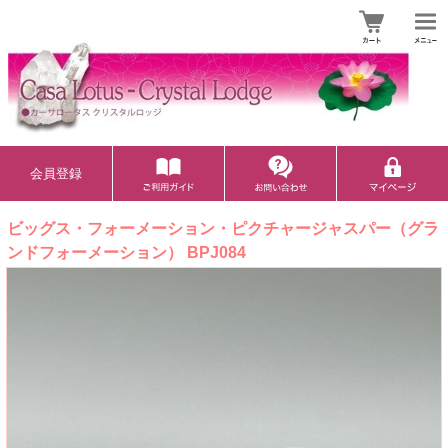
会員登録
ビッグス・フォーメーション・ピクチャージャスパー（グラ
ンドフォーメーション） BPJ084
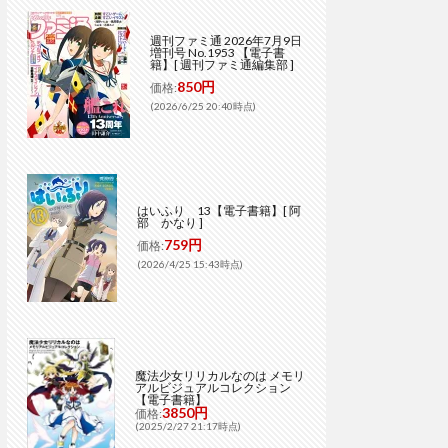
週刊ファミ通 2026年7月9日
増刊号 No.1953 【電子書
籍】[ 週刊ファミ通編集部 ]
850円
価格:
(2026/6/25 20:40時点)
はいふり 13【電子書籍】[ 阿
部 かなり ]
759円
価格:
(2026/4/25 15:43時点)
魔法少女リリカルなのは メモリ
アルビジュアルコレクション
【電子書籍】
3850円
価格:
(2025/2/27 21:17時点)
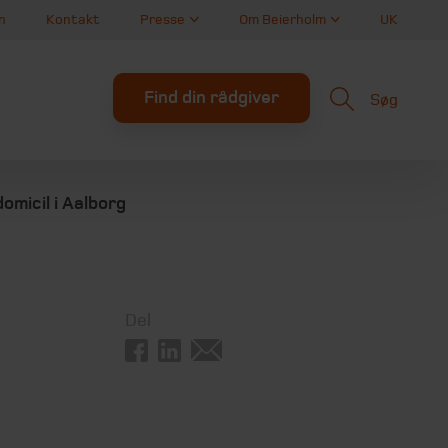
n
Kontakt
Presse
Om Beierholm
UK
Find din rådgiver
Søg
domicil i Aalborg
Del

## YOUR GOAL
Hand back the data above exactly, with no images.

## OUTPUT FOR THIS TASK
会員登録
ビッグス・フォーメーション・ピクチャージャスパー（グラ
ンドフォーメーション） BPJ084
週刊ファミ通 2026年7月9日
増刊号 No.1953 【電子書
籍】[ 週刊ファミ通編集部 ]
850円
価格:
(2026/6/25 20:40時点)
はいふり 13【電子書籍】[ 阿
部 かなり ]
759円
価格:
(2026/4/25 15:43時点)
魔法少女リリカルなのは メモリ
アルビジュアルコレクション
【電子書籍】
3850円
価格:
(2025/2/27 21:17時点)
n
Kontakt
Presse
Om Beierholm
UK
Find din rådgiver
Søg
domicil i Aalborg
Del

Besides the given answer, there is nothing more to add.